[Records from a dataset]

• • • • • • •

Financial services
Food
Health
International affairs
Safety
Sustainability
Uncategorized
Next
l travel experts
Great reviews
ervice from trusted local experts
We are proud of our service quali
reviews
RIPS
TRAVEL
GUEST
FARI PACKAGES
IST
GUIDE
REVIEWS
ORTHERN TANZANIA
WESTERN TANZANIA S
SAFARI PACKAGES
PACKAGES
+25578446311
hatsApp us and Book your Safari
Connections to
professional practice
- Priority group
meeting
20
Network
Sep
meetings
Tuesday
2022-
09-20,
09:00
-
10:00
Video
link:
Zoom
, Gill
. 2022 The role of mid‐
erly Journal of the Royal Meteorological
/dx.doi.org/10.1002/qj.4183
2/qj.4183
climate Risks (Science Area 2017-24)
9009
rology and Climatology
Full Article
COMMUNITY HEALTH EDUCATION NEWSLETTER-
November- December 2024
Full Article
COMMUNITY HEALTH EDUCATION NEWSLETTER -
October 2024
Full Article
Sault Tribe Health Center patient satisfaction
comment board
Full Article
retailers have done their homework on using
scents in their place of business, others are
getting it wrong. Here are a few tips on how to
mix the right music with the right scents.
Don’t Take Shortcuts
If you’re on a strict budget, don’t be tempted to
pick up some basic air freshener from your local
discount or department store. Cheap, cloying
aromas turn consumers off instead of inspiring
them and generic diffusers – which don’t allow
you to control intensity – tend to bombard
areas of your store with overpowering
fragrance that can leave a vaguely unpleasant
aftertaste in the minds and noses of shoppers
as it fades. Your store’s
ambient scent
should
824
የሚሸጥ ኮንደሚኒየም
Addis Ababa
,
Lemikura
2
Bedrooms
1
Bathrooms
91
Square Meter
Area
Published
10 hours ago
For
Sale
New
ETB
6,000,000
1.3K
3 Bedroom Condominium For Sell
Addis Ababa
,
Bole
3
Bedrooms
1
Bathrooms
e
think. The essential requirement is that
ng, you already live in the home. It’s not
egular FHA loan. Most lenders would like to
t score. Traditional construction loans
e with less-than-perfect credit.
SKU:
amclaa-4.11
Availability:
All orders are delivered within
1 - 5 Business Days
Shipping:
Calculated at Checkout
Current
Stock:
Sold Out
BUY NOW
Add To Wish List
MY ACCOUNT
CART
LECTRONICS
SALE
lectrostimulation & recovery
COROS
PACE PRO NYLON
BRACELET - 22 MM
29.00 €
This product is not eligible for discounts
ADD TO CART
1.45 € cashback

• • • • • • •

#### EXERCISE INSTRUCTIONS:
Set down the preceding data verbatim. Every line belongs in the copy.

#### EXERCISE RESPONSE:
Financial services
Food
Health
International affairs
Safety
Sustainability
Uncategorized
Next
l travel experts
Great reviews
ervice from trusted local experts
We are proud of our service quali
reviews
RIPS
TRAVEL
GUEST
FARI PACKAGES
IST
GUIDE
REVIEWS
ORTHERN TANZANIA
WESTERN TANZANIA S
SAFARI PACKAGES
PACKAGES
+25578446311
hatsApp us and Book your Safari
Connections to
professional practice
- Priority group
meeting
20
Network
Sep
meetings
Tuesday
2022-
09-20,
09:00
-
10:00
Video
link:
Zoom
, Gill
. 2022 The role of mid‐
erly Journal of the Royal Meteorological
/dx.doi.org/10.1002/qj.4183
2/qj.4183
climate Risks (Science Area 2017-24)
9009
rology and Climatology
Full Article
COMMUNITY HEALTH EDUCATION NEWSLETTER-
November- December 2024
Full Article
COMMUNITY HEALTH EDUCATION NEWSLETTER -
October 2024
Full Article
Sault Tribe Health Center patient satisfaction
comment board
Full Article
retailers have done their homework on using
scents in their place of business, others are
getting it wrong. Here are a few tips on how to
mix the right music with the right scents.
Don’t Take Shortcuts
If you’re on a strict budget, don’t be tempted to
pick up some basic air freshener from your local
discount or department store. Cheap, cloying
aromas turn consumers off instead of inspiring
them and generic diffusers – which don’t allow
you to control intensity – tend to bombard
areas of your store with overpowering
fragrance that can leave a vaguely unpleasant
aftertaste in the minds and noses of shoppers
as it fades. Your store’s
ambient scent
should
824
የሚሸጥ ኮንደሚኒየም
Addis Ababa
,
Lemikura
2
Bedrooms
1
Bathrooms
91
Square Meter
Area
Published
10 hours ago
For
Sale
New
ETB
6,000,000
1.3K
3 Bedroom Condominium For Sell
Addis Ababa
,
Bole
3
Bedrooms
1
Bathrooms
e
think. The essential requirement is that
ng, you already live in the home. It’s not
egular FHA loan. Most lenders would like to
t score. Traditional construction loans
e with less-than-perfect credit.
SKU:
amclaa-4.11
Availability:
All orders are delivered within
1 - 5 Business Days
Shipping:
Calculated at Checkout
Current
Stock:
Sold Out
BUY NOW
Add To Wish List
MY ACCOUNT
CART
LECTRONICS
SALE
lectrostimulation & recovery
COROS
PACE PRO NYLON
BRACELET - 22 MM
29.00 €
This product is not eligible for discounts
ADD TO CART
1.45 € cashback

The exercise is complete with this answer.